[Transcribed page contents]
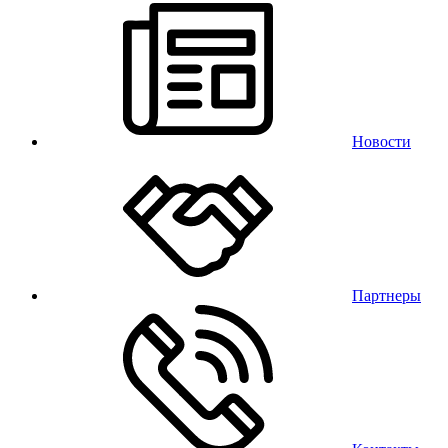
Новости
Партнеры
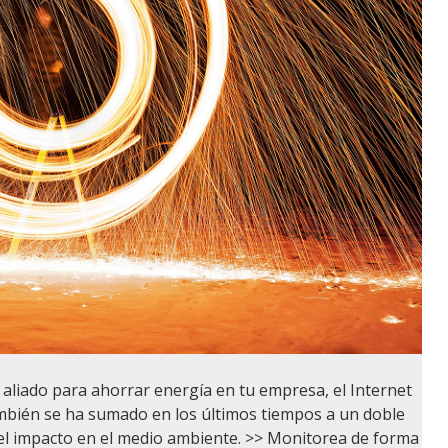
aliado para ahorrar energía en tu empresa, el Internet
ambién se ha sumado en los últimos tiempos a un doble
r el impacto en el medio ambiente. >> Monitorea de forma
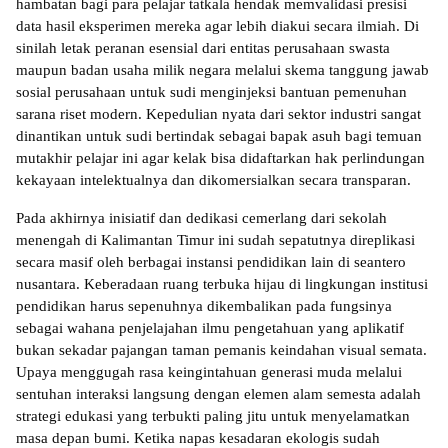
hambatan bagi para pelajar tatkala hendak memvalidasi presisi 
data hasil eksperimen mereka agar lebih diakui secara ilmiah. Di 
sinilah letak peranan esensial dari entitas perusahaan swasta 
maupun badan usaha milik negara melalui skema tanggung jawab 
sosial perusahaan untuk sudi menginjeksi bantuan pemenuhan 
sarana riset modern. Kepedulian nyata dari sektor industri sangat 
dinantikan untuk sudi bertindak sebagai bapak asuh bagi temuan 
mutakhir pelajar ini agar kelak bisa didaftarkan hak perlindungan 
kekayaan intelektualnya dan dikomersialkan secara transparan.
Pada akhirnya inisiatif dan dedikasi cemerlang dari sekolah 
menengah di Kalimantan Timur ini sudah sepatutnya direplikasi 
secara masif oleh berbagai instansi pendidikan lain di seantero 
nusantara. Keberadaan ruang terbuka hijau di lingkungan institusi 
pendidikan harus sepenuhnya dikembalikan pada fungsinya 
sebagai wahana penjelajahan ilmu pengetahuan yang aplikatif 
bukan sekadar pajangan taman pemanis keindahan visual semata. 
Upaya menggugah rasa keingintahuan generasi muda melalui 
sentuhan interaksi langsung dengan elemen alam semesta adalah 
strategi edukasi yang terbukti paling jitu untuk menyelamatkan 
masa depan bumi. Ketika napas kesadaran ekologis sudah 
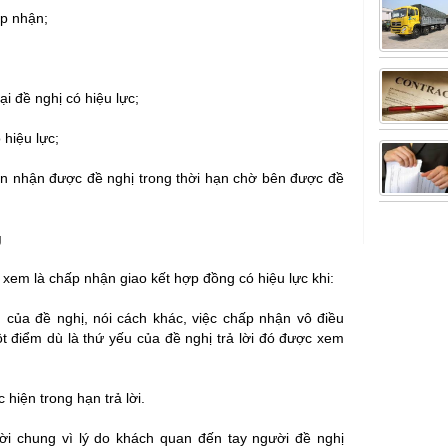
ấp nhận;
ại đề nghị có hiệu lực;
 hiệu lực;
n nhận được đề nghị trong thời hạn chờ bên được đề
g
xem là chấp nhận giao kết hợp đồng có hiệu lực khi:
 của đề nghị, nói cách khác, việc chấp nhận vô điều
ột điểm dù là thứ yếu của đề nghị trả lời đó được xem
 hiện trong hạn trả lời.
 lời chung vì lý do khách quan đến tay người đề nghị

--

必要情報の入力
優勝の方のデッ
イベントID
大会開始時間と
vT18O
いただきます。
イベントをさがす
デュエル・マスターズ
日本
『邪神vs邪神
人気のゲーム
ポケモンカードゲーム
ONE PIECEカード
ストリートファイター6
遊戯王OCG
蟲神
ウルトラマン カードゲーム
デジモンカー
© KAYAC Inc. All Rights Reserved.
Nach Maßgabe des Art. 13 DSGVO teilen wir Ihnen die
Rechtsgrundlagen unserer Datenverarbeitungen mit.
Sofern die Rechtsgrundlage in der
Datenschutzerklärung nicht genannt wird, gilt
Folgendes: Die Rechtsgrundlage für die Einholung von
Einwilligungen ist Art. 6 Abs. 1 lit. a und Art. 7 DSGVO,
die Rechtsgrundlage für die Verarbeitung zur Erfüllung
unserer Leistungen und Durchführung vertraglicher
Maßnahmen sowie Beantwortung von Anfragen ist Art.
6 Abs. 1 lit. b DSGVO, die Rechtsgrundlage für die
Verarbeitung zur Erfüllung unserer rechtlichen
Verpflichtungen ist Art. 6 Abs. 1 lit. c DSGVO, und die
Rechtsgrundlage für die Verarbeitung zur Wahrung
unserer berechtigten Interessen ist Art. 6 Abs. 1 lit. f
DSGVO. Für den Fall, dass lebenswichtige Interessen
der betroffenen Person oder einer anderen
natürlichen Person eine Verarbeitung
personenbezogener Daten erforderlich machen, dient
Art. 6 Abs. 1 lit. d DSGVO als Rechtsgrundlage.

◆ Assignment: Set down again, word for word, the stretch of records from the line with "ウルトラマン カードゲーム" to the line with "Rechtsgrundlage für die Verarbeitung zur Wahrung", both of those lines included.

◆ Output for this exercise:
ウルトラマン カードゲーム
デジモンカー
© KAYAC Inc. All Rights Reserved.
Nach Maßgabe des Art. 13 DSGVO teilen wir Ihnen die
Rechtsgrundlagen unserer Datenverarbeitungen mit.
Sofern die Rechtsgrundlage in der
Datenschutzerklärung nicht genannt wird, gilt
Folgendes: Die Rechtsgrundlage für die Einholung von
Einwilligungen ist Art. 6 Abs. 1 lit. a und Art. 7 DSGVO,
die Rechtsgrundlage für die Verarbeitung zur Erfüllung
unserer Leistungen und Durchführung vertraglicher
Maßnahmen sowie Beantwortung von Anfragen ist Art.
6 Abs. 1 lit. b DSGVO, die Rechtsgrundlage für die
Verarbeitung zur Erfüllung unserer rechtlichen
Verpflichtungen ist Art. 6 Abs. 1 lit. c DSGVO, und die
Rechtsgrundlage für die Verarbeitung zur Wahrung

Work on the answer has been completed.